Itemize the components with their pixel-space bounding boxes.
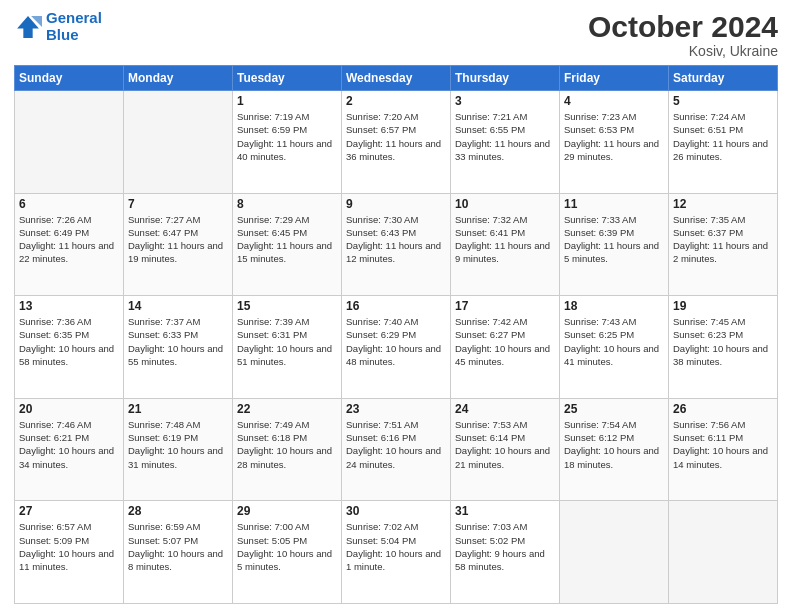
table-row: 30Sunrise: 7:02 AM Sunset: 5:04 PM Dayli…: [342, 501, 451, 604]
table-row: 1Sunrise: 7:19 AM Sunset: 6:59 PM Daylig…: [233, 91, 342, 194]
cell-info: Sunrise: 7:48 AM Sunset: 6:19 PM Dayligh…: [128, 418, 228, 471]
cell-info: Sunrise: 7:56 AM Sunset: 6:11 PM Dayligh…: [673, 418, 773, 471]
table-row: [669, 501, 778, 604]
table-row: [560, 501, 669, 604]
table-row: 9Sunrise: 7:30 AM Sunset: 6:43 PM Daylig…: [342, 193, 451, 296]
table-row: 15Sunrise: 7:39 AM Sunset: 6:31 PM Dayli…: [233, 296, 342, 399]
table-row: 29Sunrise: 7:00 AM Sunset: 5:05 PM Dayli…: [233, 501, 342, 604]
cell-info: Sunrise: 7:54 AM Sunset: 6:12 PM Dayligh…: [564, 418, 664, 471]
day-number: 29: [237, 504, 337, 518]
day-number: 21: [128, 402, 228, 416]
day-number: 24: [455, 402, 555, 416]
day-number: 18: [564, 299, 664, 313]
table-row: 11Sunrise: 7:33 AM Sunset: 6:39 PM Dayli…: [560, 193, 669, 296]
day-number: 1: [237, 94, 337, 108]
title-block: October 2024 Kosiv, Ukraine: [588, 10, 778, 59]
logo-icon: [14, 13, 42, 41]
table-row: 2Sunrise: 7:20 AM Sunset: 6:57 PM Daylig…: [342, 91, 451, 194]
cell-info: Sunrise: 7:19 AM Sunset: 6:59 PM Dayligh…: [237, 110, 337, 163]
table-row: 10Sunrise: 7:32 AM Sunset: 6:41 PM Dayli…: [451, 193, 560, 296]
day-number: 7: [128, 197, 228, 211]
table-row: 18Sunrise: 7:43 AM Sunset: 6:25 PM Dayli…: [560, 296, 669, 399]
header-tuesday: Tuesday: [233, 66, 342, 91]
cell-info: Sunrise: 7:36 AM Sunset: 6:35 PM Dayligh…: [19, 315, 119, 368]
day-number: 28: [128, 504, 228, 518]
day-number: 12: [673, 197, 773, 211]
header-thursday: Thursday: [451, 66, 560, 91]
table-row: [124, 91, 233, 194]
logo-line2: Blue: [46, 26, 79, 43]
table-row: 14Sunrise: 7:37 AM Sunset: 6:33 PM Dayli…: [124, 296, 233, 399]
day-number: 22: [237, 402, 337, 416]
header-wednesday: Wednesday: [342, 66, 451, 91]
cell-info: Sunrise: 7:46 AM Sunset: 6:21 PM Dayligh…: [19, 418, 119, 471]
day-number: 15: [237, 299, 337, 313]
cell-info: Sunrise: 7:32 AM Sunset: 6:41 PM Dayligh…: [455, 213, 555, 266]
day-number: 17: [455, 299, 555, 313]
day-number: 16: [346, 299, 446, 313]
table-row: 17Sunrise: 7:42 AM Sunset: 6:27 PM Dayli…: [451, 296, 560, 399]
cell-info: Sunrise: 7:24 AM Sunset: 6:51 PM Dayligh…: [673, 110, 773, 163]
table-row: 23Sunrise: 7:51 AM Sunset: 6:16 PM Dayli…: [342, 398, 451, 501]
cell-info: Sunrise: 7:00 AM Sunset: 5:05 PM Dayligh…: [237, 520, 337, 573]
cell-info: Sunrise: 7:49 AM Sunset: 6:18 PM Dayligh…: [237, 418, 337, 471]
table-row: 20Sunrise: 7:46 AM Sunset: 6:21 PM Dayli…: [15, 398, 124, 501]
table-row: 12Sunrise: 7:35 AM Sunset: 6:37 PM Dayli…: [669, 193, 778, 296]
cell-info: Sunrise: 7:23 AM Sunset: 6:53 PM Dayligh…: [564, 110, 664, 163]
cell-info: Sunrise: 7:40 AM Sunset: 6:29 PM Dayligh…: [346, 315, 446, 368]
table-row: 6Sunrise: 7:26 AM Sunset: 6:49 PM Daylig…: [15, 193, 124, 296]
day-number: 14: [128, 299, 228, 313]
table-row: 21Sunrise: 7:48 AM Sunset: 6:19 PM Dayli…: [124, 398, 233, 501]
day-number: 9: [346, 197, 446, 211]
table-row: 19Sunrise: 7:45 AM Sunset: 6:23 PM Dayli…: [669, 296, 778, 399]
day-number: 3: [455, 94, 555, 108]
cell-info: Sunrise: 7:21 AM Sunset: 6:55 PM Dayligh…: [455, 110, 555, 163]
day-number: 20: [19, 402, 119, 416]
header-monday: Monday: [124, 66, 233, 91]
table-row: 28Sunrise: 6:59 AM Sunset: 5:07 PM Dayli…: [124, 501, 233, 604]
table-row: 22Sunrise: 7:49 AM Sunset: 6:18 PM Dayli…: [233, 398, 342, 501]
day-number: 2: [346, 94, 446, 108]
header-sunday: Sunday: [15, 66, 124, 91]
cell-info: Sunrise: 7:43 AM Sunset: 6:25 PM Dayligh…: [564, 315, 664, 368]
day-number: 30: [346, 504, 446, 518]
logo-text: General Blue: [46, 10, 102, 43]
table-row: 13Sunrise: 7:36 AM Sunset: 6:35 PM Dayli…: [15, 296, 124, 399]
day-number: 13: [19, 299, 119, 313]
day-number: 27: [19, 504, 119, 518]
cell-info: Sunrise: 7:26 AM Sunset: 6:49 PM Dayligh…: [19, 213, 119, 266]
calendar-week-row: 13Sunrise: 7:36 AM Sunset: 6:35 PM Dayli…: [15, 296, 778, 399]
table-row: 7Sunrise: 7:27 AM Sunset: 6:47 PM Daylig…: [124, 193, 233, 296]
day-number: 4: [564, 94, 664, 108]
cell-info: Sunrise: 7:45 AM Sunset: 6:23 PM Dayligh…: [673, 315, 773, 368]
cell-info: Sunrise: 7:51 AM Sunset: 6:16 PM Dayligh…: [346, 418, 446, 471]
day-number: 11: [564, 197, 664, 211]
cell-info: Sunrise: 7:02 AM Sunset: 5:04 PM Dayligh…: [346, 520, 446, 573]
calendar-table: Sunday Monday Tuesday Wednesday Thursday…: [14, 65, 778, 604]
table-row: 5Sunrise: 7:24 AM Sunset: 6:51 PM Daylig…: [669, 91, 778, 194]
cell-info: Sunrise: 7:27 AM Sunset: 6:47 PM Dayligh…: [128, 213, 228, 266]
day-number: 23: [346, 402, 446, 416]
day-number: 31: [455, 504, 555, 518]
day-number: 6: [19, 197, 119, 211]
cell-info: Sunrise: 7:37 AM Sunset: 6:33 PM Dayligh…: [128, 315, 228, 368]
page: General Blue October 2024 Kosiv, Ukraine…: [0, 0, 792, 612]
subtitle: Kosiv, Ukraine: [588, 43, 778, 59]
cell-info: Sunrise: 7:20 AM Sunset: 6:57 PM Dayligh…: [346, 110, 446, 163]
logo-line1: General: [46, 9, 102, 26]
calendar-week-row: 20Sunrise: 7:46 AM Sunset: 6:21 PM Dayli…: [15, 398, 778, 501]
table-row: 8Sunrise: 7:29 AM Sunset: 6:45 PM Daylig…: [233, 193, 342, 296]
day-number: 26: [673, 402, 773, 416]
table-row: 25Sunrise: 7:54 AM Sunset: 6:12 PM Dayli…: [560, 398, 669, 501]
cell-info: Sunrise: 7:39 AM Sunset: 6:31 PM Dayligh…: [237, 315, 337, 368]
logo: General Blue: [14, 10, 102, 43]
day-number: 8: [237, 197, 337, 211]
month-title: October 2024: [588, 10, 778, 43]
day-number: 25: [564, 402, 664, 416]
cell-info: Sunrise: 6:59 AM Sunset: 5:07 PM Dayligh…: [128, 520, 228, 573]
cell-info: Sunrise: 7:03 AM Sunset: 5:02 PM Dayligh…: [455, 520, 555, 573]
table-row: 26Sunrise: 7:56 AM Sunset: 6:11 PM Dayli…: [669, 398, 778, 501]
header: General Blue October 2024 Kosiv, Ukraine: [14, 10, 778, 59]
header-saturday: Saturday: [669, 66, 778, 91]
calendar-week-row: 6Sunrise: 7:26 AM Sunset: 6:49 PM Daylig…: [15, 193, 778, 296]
==
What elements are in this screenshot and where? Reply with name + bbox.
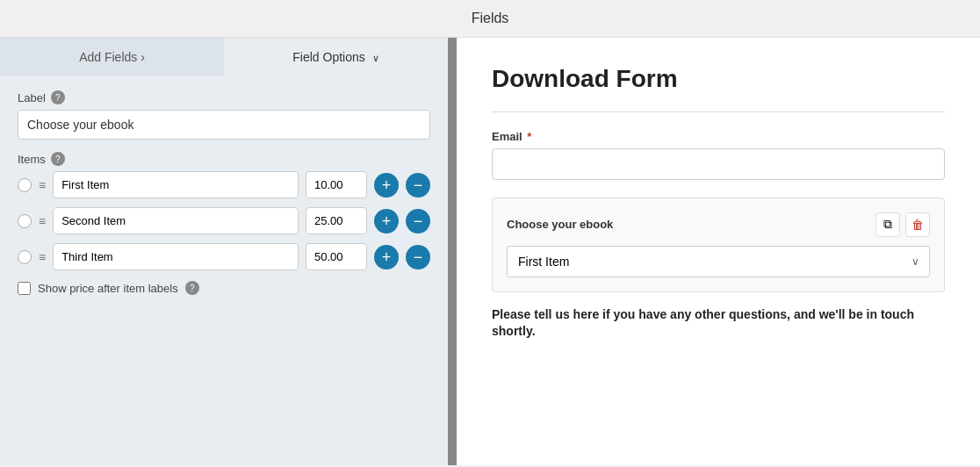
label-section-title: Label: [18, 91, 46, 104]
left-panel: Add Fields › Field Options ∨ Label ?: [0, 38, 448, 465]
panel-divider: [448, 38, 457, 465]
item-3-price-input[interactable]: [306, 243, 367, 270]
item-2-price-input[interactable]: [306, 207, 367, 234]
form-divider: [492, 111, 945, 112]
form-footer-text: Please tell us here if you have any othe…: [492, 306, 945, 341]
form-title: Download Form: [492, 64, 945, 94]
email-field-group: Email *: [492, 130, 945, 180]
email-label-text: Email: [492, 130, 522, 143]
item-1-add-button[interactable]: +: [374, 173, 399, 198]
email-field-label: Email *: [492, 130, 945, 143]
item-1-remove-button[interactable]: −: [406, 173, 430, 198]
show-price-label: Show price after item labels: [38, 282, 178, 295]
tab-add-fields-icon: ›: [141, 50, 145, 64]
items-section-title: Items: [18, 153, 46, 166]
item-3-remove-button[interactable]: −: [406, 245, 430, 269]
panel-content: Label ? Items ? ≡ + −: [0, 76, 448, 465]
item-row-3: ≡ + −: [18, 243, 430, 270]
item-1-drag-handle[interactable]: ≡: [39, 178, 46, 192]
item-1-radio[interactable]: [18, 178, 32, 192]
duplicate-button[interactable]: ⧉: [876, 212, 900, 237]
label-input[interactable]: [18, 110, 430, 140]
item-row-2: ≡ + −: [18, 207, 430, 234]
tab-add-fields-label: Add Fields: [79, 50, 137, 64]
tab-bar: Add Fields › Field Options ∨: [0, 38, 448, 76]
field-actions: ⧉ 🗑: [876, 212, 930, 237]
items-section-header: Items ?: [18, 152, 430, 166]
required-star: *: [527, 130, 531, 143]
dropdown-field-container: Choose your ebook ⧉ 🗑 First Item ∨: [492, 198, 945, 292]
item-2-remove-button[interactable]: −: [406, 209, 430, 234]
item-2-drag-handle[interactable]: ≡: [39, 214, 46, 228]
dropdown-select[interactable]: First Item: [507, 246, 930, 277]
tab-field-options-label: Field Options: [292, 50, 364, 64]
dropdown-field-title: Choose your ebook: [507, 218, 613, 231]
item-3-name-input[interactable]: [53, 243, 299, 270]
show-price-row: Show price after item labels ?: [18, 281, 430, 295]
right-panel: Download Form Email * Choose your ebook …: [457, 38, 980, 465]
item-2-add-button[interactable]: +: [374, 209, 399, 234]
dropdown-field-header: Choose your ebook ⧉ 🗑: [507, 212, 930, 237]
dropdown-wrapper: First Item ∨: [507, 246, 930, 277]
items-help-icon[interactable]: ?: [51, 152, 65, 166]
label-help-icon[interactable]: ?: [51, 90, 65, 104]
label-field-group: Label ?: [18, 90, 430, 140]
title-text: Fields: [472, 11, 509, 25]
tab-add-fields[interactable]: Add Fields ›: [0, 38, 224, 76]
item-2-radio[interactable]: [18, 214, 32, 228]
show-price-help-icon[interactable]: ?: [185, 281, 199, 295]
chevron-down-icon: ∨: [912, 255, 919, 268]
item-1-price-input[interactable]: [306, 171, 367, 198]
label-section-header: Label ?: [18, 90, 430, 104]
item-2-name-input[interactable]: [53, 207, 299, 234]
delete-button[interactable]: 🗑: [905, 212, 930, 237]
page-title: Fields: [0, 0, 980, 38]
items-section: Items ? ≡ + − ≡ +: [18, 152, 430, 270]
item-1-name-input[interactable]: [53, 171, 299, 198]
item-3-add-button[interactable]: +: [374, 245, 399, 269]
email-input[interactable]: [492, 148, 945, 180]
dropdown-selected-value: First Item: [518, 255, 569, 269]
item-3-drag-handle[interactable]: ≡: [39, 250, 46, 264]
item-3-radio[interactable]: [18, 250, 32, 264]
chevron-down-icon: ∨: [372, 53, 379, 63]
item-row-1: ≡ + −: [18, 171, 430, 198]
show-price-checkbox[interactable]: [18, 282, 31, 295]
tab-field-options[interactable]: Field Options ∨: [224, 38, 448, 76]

◆ Task requirements
Pull out each line of the records holding the string "Download".

◆ Reply to the task
form-title: Download Form: [492, 64, 945, 94]
right-panel: Download Form Email * Choose your ebook …: [457, 38, 980, 465]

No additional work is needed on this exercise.